Just as they finished work on a new chapel and the first wing of the monastery in 1995, crop prices fell and their rental income dwindled to nearly nothing. Their options were limited by the small number of men who called the abbey home and could help pull in enough money to pay the bills.
McCoy led his brethren in trying to find a solution. Between prayers, they wandered along the gravel roads that crisscross their farmland and tossed around ideas.
Should they embrace Wisconsin's dairy roots and make cheese? After all, Trappists in Spencer, Mass., turn local fruits into jams and preserves. Grow grapes and bottle wine? Monks in Oregon have built a massive warehouse and store rare vintages for collectors.
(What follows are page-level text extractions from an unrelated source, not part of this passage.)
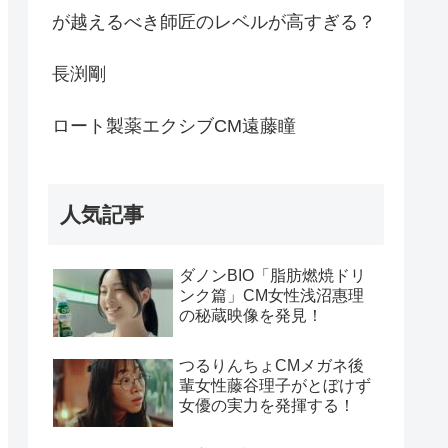
が越えるべき師匠のレベルが高すぎる？
長渕剛
ロート製薬エクシブCM遠藤瞳
人気記事
ダノンBIO「脂肪燃焼ドリ
ンク篇」CM女性浅沼惠理
の秘蔵映像を発見！
つるりんちょCMメガネ後
輩女性藤谷理子がとぼけず
女優の実力を発揮する！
"There are only five of us, ranging in age from 31 to 50, healthy enough to work," McCoy said. (The abbey's sixth monk, retired Abbot Blaise Fuez, 85, lives in a residential nursing facility nearby.)
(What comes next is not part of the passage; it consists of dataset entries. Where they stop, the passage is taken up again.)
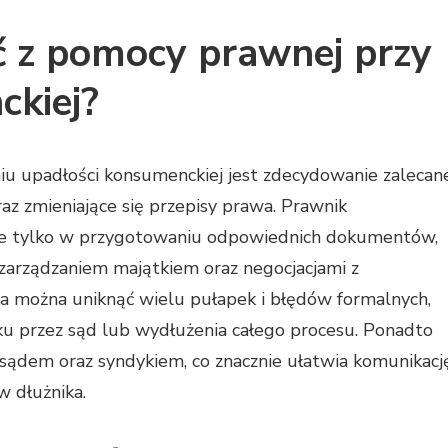
ć z pomocy prawnej przy
ckiej?
iu upadłości konsumenckiej jest zdecydowanie zalecan
z zmieniające się przepisy prawa. Prawnik
 nie tylko w przygotowaniu odpowiednich dokumentów,
 zarządzaniem majątkiem oraz negocjacjami z
ka można uniknąć wielu pułapek i błędów formalnych,
u przez sąd lub wydłużenia całego procesu. Ponadto
sądem oraz syndykiem, co znacznie ułatwia komunikacj
w dłużnika.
"We didn't have enough hands to do the work and still have time to pray."
The ideas kept rolling in -- grow gourmet shiitake mushrooms? Christmas trees? Build a luxury golf course on the land?
It was while McCoy was printing a list of the proposals that inspiration hit. His printer ran out of ink.
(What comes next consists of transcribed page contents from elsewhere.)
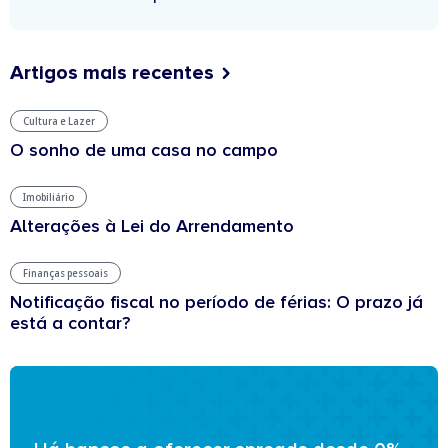
Artigos mais recentes
Cultura e Lazer
O sonho de uma casa no campo
Imobiliário
Alterações à Lei do Arrendamento
Finanças pessoais
Notificação fiscal no período de férias: O prazo já
está a contar?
He began comparison shopping on the Internet for a replacement toner cartridge. The prices made him blanch: $200 or more for one. The most expensive would be nearly enough to cover a third of the monthly grocery bill.
Calling vendors in search of a discount, McCoy discovered that the companies were willing to sell to him at a discount if he bought in bulk, just as they would to bigger retail chains. The monks told local schools and churches about their plan to get cheap ink and launched a not-for-profit company to place a group order. Word spread, and soon the abbey's phone rang steadily with Catholic schools and rural parishes seeking savings.
In the fall of 2002, the monks launched a website and became an online clearinghouse for printer cartridges. Envisioning themselves as a "monkish" version of Amazon.com, they focused on two things: low prices and marketing themselves as trustworthy business folks.
With the slogan "Saving You Money, Serving Those In Need," the company pulled in $2,000 in Internet sales in fiscal 2002. Three years later, as the monks expanded to include other office supplies, business furniture and computer laptop accessories, the enterprise grossed more than $2 million.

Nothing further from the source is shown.